> **TASK TO COMPLETE**
Where a line holds the word "online", copy that line from the data below.

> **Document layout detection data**
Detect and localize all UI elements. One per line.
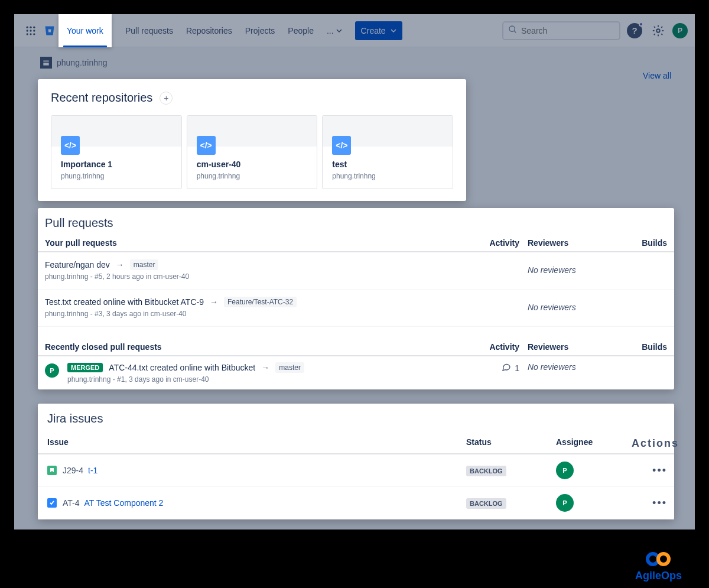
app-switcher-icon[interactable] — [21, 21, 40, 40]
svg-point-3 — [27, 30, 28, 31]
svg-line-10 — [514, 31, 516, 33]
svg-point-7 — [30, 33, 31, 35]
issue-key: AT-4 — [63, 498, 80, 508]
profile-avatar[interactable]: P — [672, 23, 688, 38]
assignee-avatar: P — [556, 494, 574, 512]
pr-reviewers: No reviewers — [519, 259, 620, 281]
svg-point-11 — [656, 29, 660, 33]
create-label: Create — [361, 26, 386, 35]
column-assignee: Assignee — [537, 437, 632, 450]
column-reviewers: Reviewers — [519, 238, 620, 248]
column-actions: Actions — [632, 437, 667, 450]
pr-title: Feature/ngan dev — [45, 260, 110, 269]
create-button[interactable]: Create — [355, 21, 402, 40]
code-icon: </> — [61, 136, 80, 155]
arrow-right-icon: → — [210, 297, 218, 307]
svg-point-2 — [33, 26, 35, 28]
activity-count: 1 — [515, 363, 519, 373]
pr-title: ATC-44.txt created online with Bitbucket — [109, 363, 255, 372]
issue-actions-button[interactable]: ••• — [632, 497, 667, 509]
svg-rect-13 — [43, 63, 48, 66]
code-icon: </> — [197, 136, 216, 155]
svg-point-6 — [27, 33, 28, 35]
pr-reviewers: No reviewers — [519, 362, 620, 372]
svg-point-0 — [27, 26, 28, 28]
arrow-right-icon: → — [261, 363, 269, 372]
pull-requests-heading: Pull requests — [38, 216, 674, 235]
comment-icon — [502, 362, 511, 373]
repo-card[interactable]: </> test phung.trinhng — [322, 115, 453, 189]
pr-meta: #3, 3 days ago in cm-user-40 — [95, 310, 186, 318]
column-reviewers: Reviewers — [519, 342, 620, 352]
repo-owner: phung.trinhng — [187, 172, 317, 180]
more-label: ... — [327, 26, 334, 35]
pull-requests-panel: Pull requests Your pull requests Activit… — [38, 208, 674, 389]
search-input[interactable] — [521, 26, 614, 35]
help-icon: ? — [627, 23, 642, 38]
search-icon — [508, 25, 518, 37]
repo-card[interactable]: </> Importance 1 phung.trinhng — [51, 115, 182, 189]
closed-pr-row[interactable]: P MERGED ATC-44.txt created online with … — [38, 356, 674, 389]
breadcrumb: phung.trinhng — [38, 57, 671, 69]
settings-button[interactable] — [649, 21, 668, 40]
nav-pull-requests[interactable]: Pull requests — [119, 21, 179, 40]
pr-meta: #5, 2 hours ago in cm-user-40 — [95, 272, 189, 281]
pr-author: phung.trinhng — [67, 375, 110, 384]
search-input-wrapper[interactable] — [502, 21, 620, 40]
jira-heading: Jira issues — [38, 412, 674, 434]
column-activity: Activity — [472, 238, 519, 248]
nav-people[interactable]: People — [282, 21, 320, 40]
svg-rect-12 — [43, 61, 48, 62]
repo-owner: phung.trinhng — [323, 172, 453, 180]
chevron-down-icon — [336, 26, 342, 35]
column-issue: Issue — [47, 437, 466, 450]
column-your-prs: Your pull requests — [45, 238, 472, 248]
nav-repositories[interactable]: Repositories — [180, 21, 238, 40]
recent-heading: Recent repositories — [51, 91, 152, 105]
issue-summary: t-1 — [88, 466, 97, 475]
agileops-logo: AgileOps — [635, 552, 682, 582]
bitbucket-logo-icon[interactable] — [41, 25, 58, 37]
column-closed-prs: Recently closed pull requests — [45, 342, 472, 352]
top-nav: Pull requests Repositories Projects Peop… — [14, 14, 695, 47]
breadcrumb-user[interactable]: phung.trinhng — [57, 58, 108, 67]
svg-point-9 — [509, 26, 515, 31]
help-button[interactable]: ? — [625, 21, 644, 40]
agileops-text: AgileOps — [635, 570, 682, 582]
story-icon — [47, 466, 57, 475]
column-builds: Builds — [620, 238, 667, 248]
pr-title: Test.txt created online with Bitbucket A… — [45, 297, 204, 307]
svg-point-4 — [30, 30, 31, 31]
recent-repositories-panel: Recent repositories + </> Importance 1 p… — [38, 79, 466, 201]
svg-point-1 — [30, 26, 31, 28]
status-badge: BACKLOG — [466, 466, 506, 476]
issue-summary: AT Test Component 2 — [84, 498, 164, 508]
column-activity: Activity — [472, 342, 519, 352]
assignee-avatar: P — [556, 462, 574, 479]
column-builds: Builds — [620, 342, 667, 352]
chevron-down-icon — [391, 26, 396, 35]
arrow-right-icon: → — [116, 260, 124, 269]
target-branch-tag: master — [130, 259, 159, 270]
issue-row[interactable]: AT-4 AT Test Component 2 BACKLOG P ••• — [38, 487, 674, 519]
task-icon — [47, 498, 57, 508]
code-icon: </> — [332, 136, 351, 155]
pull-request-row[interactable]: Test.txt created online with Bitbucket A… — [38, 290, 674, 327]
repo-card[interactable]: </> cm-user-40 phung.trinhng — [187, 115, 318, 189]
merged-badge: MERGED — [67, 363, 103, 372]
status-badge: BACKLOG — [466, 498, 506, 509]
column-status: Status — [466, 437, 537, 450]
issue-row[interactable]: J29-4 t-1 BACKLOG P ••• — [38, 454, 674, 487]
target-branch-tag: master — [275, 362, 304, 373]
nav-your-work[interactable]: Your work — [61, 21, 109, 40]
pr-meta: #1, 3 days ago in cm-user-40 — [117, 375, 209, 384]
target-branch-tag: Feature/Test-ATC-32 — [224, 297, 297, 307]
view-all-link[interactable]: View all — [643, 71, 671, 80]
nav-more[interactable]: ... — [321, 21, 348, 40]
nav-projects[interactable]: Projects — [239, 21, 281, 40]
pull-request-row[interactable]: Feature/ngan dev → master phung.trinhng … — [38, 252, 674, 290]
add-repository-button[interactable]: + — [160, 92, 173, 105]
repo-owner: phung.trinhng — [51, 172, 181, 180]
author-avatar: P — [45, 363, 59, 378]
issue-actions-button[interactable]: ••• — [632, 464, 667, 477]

==

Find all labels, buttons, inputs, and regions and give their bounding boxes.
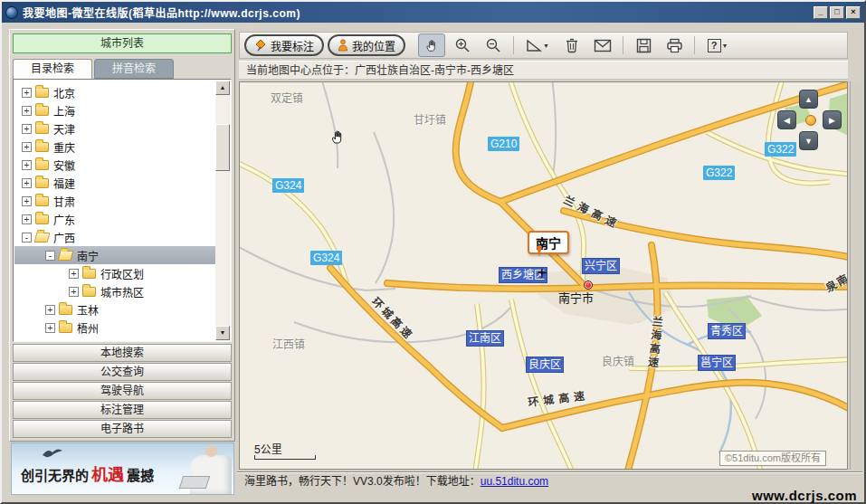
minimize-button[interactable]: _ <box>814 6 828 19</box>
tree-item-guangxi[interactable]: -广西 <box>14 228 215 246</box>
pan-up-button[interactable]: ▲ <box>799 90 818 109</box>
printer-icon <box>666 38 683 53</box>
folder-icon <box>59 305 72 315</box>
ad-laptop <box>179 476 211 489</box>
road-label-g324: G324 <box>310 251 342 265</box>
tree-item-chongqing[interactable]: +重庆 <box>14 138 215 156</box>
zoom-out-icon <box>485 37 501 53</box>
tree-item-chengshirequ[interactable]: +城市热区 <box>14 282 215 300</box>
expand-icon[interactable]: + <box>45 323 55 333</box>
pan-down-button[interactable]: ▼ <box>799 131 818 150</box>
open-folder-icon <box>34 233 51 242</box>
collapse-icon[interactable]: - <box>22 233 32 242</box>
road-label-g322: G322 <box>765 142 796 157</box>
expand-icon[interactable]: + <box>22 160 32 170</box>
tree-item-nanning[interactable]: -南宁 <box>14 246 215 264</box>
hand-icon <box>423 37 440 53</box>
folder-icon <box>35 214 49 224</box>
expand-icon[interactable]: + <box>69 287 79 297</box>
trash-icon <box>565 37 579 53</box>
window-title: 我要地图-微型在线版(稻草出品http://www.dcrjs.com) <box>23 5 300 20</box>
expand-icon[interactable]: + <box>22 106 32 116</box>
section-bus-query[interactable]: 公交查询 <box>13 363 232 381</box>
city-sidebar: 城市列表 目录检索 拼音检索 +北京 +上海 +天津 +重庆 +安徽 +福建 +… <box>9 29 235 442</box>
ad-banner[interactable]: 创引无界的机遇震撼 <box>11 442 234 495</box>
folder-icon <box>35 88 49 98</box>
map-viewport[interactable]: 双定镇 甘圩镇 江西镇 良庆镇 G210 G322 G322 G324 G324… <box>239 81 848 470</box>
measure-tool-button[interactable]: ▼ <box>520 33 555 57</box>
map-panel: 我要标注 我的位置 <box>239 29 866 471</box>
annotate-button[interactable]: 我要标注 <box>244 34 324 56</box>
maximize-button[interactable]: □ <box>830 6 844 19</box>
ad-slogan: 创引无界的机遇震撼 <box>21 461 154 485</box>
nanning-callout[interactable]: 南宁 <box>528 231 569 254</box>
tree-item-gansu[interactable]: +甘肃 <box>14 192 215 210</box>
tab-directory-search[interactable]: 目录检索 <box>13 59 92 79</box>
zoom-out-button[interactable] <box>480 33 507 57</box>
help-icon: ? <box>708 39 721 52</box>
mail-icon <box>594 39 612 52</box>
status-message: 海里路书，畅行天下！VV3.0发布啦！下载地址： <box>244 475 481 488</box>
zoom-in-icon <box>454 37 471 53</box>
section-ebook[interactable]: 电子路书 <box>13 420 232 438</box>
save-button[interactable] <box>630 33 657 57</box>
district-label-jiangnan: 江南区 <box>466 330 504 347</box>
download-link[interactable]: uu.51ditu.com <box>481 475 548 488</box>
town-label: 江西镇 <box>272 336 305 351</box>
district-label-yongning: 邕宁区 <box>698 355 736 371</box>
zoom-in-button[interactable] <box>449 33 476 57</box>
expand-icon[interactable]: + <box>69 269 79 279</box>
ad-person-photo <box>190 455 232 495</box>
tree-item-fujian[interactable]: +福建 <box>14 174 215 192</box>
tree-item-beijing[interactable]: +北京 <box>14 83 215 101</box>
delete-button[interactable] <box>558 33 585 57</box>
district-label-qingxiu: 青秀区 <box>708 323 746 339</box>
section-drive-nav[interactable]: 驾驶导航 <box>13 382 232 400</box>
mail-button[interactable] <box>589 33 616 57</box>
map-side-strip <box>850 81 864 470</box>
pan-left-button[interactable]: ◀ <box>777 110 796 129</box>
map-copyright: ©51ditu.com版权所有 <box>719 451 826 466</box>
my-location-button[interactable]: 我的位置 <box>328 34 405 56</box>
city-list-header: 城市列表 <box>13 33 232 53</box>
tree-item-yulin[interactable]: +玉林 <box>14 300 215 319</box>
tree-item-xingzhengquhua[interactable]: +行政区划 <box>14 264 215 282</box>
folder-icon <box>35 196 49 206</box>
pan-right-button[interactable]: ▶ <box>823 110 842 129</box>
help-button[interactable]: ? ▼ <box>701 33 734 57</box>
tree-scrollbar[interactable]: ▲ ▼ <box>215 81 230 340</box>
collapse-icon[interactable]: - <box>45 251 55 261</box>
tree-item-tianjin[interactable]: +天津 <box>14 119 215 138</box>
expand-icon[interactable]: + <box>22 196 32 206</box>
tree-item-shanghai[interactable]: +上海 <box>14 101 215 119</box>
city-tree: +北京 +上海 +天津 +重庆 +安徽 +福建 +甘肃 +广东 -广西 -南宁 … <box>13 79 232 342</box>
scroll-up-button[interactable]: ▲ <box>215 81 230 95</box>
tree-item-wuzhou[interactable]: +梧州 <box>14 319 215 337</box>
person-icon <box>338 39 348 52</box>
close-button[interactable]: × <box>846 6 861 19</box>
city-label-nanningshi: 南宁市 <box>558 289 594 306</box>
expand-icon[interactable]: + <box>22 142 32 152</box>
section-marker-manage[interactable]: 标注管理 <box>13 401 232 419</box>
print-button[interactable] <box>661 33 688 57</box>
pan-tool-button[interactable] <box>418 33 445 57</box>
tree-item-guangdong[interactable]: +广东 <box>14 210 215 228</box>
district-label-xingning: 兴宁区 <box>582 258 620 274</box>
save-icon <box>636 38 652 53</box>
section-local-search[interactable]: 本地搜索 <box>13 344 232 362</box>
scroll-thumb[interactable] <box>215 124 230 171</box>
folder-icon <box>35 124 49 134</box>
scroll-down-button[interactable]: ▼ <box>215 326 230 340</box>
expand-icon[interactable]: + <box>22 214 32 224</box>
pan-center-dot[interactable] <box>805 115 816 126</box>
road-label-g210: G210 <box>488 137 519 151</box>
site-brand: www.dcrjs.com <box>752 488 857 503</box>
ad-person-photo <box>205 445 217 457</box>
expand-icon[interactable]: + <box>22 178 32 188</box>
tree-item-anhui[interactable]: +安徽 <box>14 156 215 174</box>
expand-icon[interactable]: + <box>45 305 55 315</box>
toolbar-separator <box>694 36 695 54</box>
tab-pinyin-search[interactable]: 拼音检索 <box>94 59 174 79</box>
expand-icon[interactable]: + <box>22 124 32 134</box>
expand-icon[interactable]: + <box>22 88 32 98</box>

> **SOLUTION BELOW**
pr-title: ATC-44.txt created online with Bitbucket — [109, 363, 255, 372]
closed-pr-row[interactable]: P MERGED ATC-44.txt created online with … — [38, 356, 674, 389]
pr-title: Test.txt created online with Bitbucket A… — [45, 297, 204, 307]
pull-request-row[interactable]: Test.txt created online with Bitbucket A… — [38, 290, 674, 327]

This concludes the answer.